Jolie, prétendant s'intéresser aux voitures qui passaient, réfléchissait en réalité à un moyen de reprendre la conversation. « On n'a pas encore eu l'occasion de faire véritablement connaissance hein ?
— Pardon ? lui retourna Célia, alors qu'elle l'avait très bien entendu.
— Je dis qu'on n'a pas encore eu l'occasion de faire véritablement connaissance ? relança-t-elle un peu plus fort.
— Je ne crois pas, non. » Nonobstant qu'elle savait que son interlocutrice était douée d'une extrême bienveillance, Célia ne parvenait toutefois pas à la supporter. Ses sentiments influaient sur sa lucidité, c'était évident. « Tu sais, entamait celle qui était toujours debout, j'aimerais bien qu'on s'entende toutes les deux. » Elle parut légèrement perplexe après cet aveu de Jolie. « J'ai souvent du mal à m'entendre avec les autres filles, et ça ne me surprend pas que ça soit également le cas avec Natasha. Mais toi, tu as l'air différente d'elle, tu me sembles beaucoup plus sympathique.
— Vraiment ? dit-elle, d'un ton plus ironique que sincère.
— Vraiment ! Mais j'ai eu la sensation, dès le début, que tu me reprochais quelque chose, et maintenant je me dis que c'est sûrement ma relation avec Yves. » Célia faillit manquer d'air tant cette phrase l'avait chamboulée. « Yves ? murmura-t-elle presque.
— Oui Yves ; réitéra Jolie, en voulant par ailleurs s'asseoir à sa droite, ce qu'elle lui permit et qu'elle fit.
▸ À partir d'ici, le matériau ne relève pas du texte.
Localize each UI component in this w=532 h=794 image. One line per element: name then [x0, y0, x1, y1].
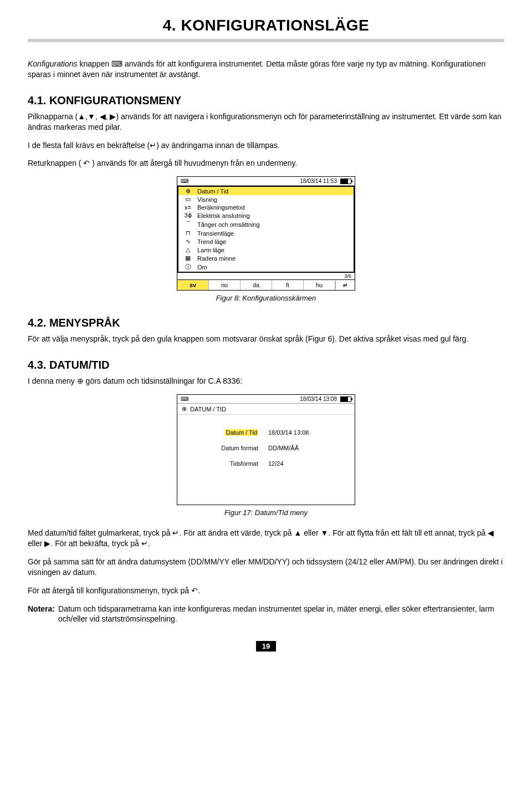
menu-label: Transientläge: [197, 230, 234, 237]
alarm-icon: △: [183, 246, 193, 253]
display-icon: ▭: [183, 196, 193, 203]
s41-p2-a: I de flesta fall krävs en bekräftelse (: [28, 141, 150, 150]
tail-p1-b: . För att ändra ett värde, tryck på: [179, 528, 294, 537]
s41-paragraph-2: I de flesta fall krävs en bekräftelse ()…: [28, 140, 504, 151]
transient-icon: ⊓: [183, 230, 193, 237]
s41-paragraph-3: Returknappen ( ) används för att återgå …: [28, 158, 504, 169]
figure-8-page-indicator: 3/6: [177, 273, 355, 279]
menu-label: Beräkningsmetod: [197, 204, 245, 211]
s43-paragraph: I denna meny görs datum och tidsinställn…: [28, 376, 504, 386]
s43-p1-b: görs datum och tidsinställningar för C.A…: [84, 376, 242, 385]
section-4-1-heading: 4.1. KONFIGURATIONSMENY: [28, 94, 504, 107]
lang-fi[interactable]: fi: [272, 280, 304, 290]
figure-8-screenshot: 18/03/14 11:53 ⊕ Datum / Tid ▭ Visning x…: [177, 176, 355, 291]
trend-icon: ∿: [183, 238, 193, 245]
enter-icon: [150, 141, 156, 150]
figure-17-row2-value: 12/24: [268, 460, 329, 467]
menu-label: Om: [197, 264, 207, 271]
figure-8-statusbar: 18/03/14 11:53: [177, 177, 355, 186]
enter-icon: [141, 539, 148, 548]
arrow-left-icon: [100, 112, 106, 121]
menu-item-datum-tid[interactable]: ⊕ Datum / Tid: [178, 187, 354, 195]
menu-item-elektrisk-anslutning[interactable]: 3ϕ Elektrisk anslutning: [178, 211, 354, 220]
battery-icon: [340, 179, 351, 184]
calc-icon: x=: [183, 204, 193, 211]
note-text: Datum och tidsparametrarna kan inte konf…: [58, 604, 504, 625]
menu-item-trend-lage[interactable]: ∿ Trend läge: [178, 237, 354, 246]
title-rule: [28, 39, 504, 42]
config-icon: [111, 59, 122, 68]
menu-item-om[interactable]: ⓘ Om: [178, 262, 354, 272]
tail-p1-a: Med datum/tid fältet gulmarkerat, tryck …: [28, 528, 172, 537]
figure-17-row1-value: DD/MM/ÅÅ: [268, 445, 329, 451]
figure-17-row-tidsformat[interactable]: Tidsformat 12/24: [183, 456, 349, 471]
menu-label: Datum / Tid: [197, 188, 228, 195]
menu-item-larm-lage[interactable]: △ Larm läge: [178, 246, 354, 254]
return-icon: [191, 586, 198, 595]
arrow-down-icon: [321, 528, 329, 537]
figure-17-datetime: 18/03/14 13:08: [300, 396, 337, 402]
page-title: 4. KONFIGURATIONSLÄGE: [28, 17, 504, 34]
menu-item-berakningsmetod[interactable]: x= Beräkningsmetod: [178, 203, 354, 211]
figure-8-status-right: 18/03/14 11:53: [300, 178, 351, 184]
figure-8-menu: ⊕ Datum / Tid ▭ Visning x= Beräkningsmet…: [178, 187, 354, 272]
page-number: 19: [256, 641, 276, 652]
tail-p3-a: För att återgå till konfigurationsmenyn,…: [28, 586, 191, 595]
menu-item-transientlage[interactable]: ⊓ Transientläge: [178, 229, 354, 237]
figure-17-statusbar: 18/03/14 13:08: [177, 395, 355, 404]
figure-8-menu-frame: ⊕ Datum / Tid ▭ Visning x= Beräkningsmet…: [177, 186, 355, 273]
note-block: Notera: Datum och tidsparametrarna kan i…: [28, 604, 504, 625]
figure-17-screenshot: 18/03/14 13:08 DATUM / TID Datum / Tid 1…: [177, 394, 355, 505]
phase-icon: 3ϕ: [183, 212, 193, 219]
figure-17-status-right: 18/03/14 13:08: [300, 396, 351, 402]
s43-p1-a: I denna meny: [28, 376, 77, 385]
figure-17-row-datum-format[interactable]: Datum format DD/MM/ÅÅ: [183, 440, 349, 456]
tail-p1-f: . För att bekräfta, tryck på: [50, 539, 141, 548]
s41-p2-b: ) av ändringarna innan de tillämpas.: [156, 141, 280, 150]
lang-page-icon[interactable]: ⇄: [335, 281, 355, 289]
section-4-3-heading: 4.3. DATUM/TID: [28, 359, 504, 371]
menu-label: Larm läge: [197, 247, 224, 253]
s41-p1-a: Pilknapparna (: [28, 112, 78, 121]
section-4-2-heading: 4.2. MENYSPRÅK: [28, 317, 504, 329]
menu-label: Elektrisk anslutning: [197, 212, 250, 219]
lang-da[interactable]: da: [241, 280, 272, 290]
figure-8-language-bar: sv no da fi hu ⇄: [177, 279, 355, 290]
tail-p1-d: . För att flytta från ett fält till ett …: [328, 528, 488, 537]
clock-icon: [77, 376, 84, 385]
figure-17-row2-label: Tidsformat: [203, 460, 258, 467]
figure-17-status-left: [181, 396, 188, 402]
s41-paragraph-1: Pilknapparna (,, , ) används för att nav…: [28, 111, 504, 133]
figure-17-body: Datum / Tid 18/03/14 13:08 Datum format …: [177, 415, 355, 505]
figure-17-row-datum-tid[interactable]: Datum / Tid 18/03/14 13:08: [183, 425, 349, 440]
menu-item-radera-minne[interactable]: ▦ Radera minne: [178, 254, 354, 262]
menu-item-visning[interactable]: ▭ Visning: [178, 195, 354, 203]
tail-p1-e: eller: [28, 539, 44, 548]
info-icon: ⓘ: [183, 263, 193, 271]
erase-icon: ▦: [183, 255, 193, 262]
enter-icon: [172, 528, 179, 537]
figure-8-status-left: [181, 178, 188, 184]
figure-17-row0-value: 18/03/14 13:08: [268, 429, 329, 436]
menu-label: Visning: [197, 196, 217, 203]
lang-no[interactable]: no: [209, 280, 241, 290]
arrow-up-icon: [294, 528, 301, 537]
arrow-up-icon: [78, 112, 85, 121]
figure-8-datetime: 18/03/14 11:53: [300, 178, 337, 184]
battery-icon: [340, 396, 351, 402]
s42-paragraph: För att välja menyspråk, tryck på den gu…: [28, 334, 504, 344]
figure-17-title-bar: DATUM / TID: [177, 404, 355, 415]
tail-p3-b: .: [198, 586, 200, 595]
intro-word-configurations: Konfigurations: [28, 59, 78, 68]
arrow-right-icon: [110, 112, 116, 121]
status-config-icon: [181, 396, 188, 402]
clock-icon: ⊕: [183, 187, 193, 195]
figure-17-title: DATUM / TID: [190, 406, 226, 413]
intro-paragraph: Konfigurations knappen används för att k…: [28, 59, 504, 80]
lang-hu[interactable]: hu: [304, 280, 335, 290]
lang-sv[interactable]: sv: [177, 280, 209, 290]
menu-label: Radera minne: [197, 255, 236, 262]
s41-p1-b: ) används för att navigera i konfigurati…: [28, 112, 502, 131]
menu-item-tanger[interactable]: ⌒ Tånger och omsättning: [178, 220, 354, 229]
figure-17-row1-label: Datum format: [203, 445, 258, 451]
J'ai remarqué ta façon de te conduire quand il est là et on dirait que vous vous connaissiez déjà avant ce stage, je me trompe ?
— Non en fait nous..., nous avons fait nos études ensemble, en première année.
— Ah bon ?
— Oui, mais ce n'était pas dans cette ville.
— Parce que vous n'êtes pas d'ici ?
— Lui si, mais moi non. Je suis là uniquement pour ce stage, vu que là d'où je viens il n'y a pas tellement de cabinets où j'aurais pu le faire. Quand il sera fini, je rentrerai chez moi. » Elle avait eu une expression qui aurait pu vouloir dire : « Tu n'as pas à t'inquiéter, je ne viens pas pour briser ton couple ! »
« Je dois avouer que je suis un peu déçue, lui confessa Jolie en regardant ses souliers.
— Pourquoi ? s'enquit-elle en la fixant.
— C'est un peu bête..., je trouvais que tu aurais pu former un joli couple avec Yves. » Célia fut complètement abasourdie. « Pardon ? expira-t-elle.
— Oui, déclara Jolie en ayant un sourire honteux. Je ne sais pas pourquoi, mais à la fin de la semaine passée je me suis mise à vous imaginer ensemble, je me disais que tu pourrais lui convenir. Alors quand j'ai vu ta réaction de tout à l'heure, j'ai commencé à penser que c'était peut-être moi qui vous empêchais de vous rapprocher.
— Mais je... Je croyais que,... lui et toi... Que...
— Ah non je suis mariée ! À un autre Yves, je le précise, et je suis heureuse en ménage. » Elle leva sa main afin de montrer son alliance. « Je voulais que tu le saches, je ne veux qu'il n'y ait aucun malaise entre nous Célia. » Celle-ci hocha doucement la tête et la jeune femme lui donna l'impression d'être pleinement satisfaite. Elle se redressa, fière d'elle, juste avant de la quitter.
Célia hallucinait. Elle pensait tout ce temps que c'était une rivale pour elle. Voilà bientôt plusieurs jours qu'elle avait fait fausse route. En plus d'être une millième preuve que les apparences pouvaient être trompeuses, Jolie lui avait appris qu'elle trouvait qu'elle était la personne qui convenait pour Yves.